Cerrarlos en el compromiso inhumano que contraen las noches, en su ausencia y su oscuro descaro, que sólo nos conmueve porque ya nada parece posible.
Cerrar los ojos y pedir (con un fervor nunca antes conocido y una pasión incluso por nosotros incomprendida) que de manera fugaz e insospechada nos abandone la existencia.

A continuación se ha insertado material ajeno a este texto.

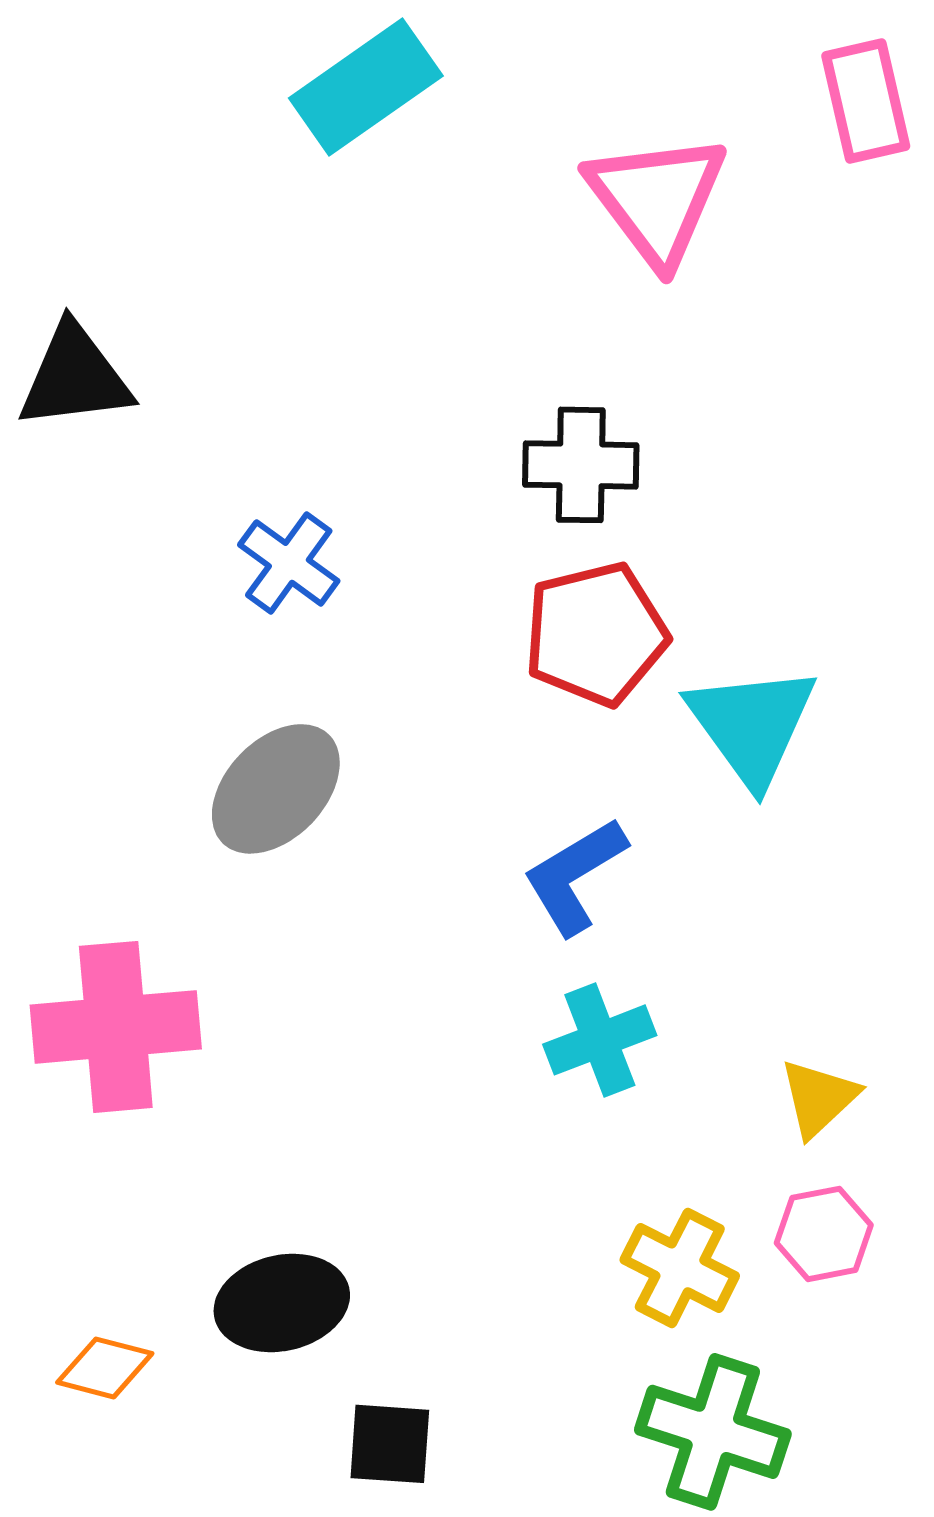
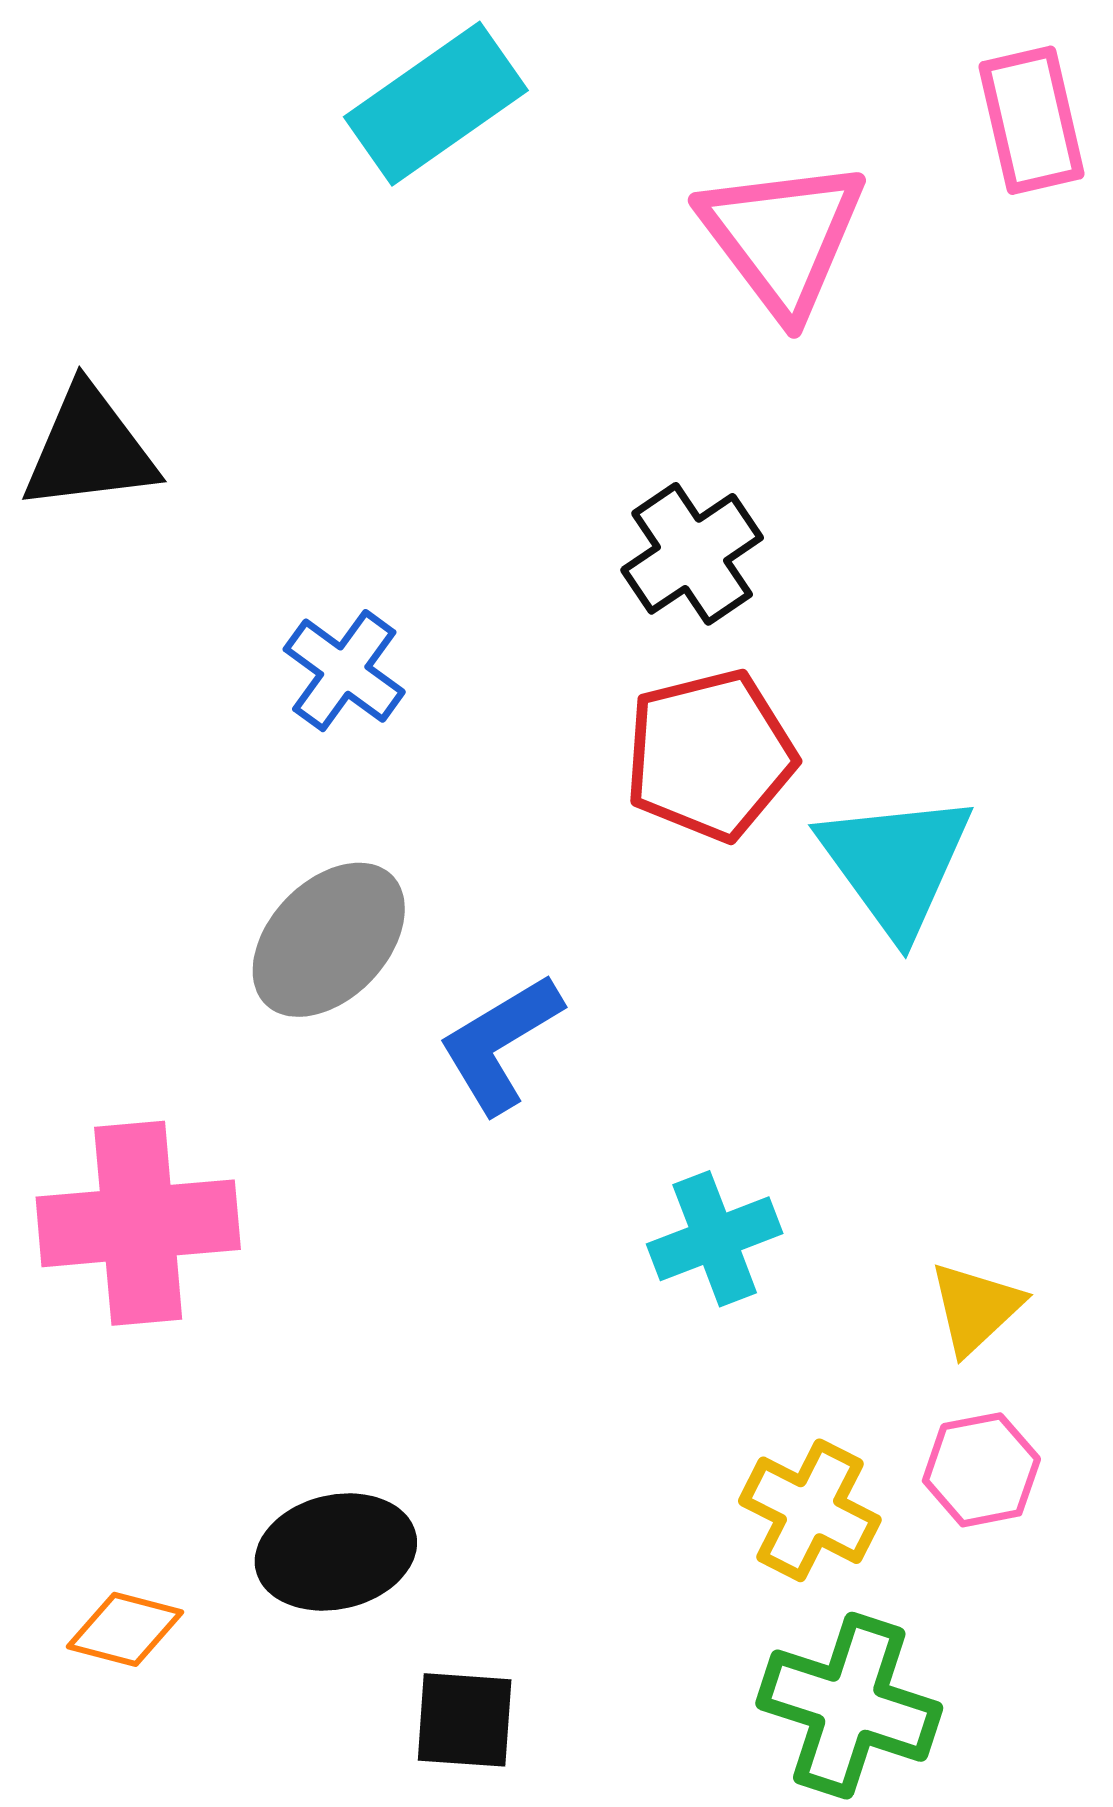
black cross: (581, 465) -> (692, 554), turned -35
blue L-shape: (575, 876) -> (500, 1043), moved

Más besos ...es q pucha que son ricos

Besos muertos que nos recorren en silencio mientras nos creen dormidos
Besos envueltos en carcajadas
con la noche ardiente reventándoles los labios
Besos prendidos a la garganta como fieles vampiros atrapando la pena y el regocijo
Besos perdidos como sombras perpetuas atando destinos Besos colgándonos de las pestañas
para que los ojos no se cierren
y creer que se puede soñar sin morir ni despertar
Besos vestidos de nocturna lujuria
olvidando la espera
con avisos luminosos y sonidos burbujeantes
Besos de amanecida, con sabor agrio y de apretado deseo entre las manos
Besos que se arrepienten camino a su destino
que se lanzan al vacío sabiendo aun su fatídico desenlace
Besos
besos
sólo besos
Besos desnudos
como el alma en la vigilia
Besos lentos
como el dolor
Besos tiernos
como una mirada cayendo
Besos abruptos
Besos ciegos de razones dibujados en la locura
Besos llenos de razones
Besos que rápidamente se apagan Besos como respuestas
Besos a la distancia
de esos que no hacen daño
Besos dormidos que sellan el llanto Besos dulces
como la inocente venganza
Besos de los pies a la cabeza
de todas las formas y olores
En la boca
miles de besos aguardan la huida

Te beso

Despacito,
Para que no te muevas
Para que no te des cuenta
Para que no digas nada
Que no me des nada
Y te dejo un beso
Clavado en la esquina de tu boca
En la espina de esa lengua dormida
En esa espina que me atraviesa
Me enmudece
Te beso con desnudez
Trémula y distante
Para que no
Para que no veas
Te beso y no te das cuenta
Ni te enteras
Un beso tan solo
Beso que no se acuesta sobre otros labios
Que no espera despertar ni un segundo de tu día
Un beso tan mudo
Beso que pasa muerto
Beso que muere en la profunda huida
Para que no te muevas,
te enteres
des cuenta
Sorprendas
derritas o derribes
o enfurezcas
para que no mueras por no poder amarme
te beso
de despedida

Decir

A veces no hay una forma más corta para decir las cosas, aunque me muerda la lengua o me trague la mitad de las palabras, aunque pretenda, a través de la mímica, mostrar un silencioso discurso, aunque me calle y arranque los dedos escribiendo, aunque busque en la letra de una canción algo similar a lo vivido, aunque pretenda no tener que decirlo, aunque olvide el idioma y padezca de una regresión lingüística que sólo me deje por recurso los balbuceos, aún así, e incluso sabiendo la inhóspita comprensión que le depara a mi mensaje, aún así necesito decirlo en todas sus palabras. Desmentir un momento para surgir de pronto a través del silencio.

Herida

Cuando el vuelo se vuelve lento, tanto que parece que se va a caer, que perderá esa destreza insondable de permanecer en el aire entremedio del silencio, cuando el vuelo pasa de tranquilo tránsito a inminente desastre, a caída en picada, a catastrófico aterrizaje, y por fin capota sobre algo indefinido pero combos certeza de ser incapaz de amortiguar el rumbo perdido. Cuando el vuelo se desvuela haciéndose a sí mismo hacia abajo, hacia arriba, sin sentido, sin final. Cuando el aire tiembla y la tierra se aleja aún más de ser su norte designado, aparece una herida en el pecho, una herida que no sangra pero que aúlla, una herida que recita mis lágrimas cuando estoy dormida. Aparece una herida con sabor a rostro y con mirada de despedida, e intenta, en medio de su inhumana experiencia, abrirse camino hasta las profundidades de mi cuerpo. Poco a poco, día a día se va instalando sigilosa al principio y con comodidad insólita al siguiente segundo. Se instala entre mis otras heridas, ya mudas, ya agotadas, y las mira de reojo con desprecio.
Aparece esta herida que me cierra los ojos y me abre el aliento de par en par, como amenazando con un vuelo, como si se burláse tímidamente de la derrota.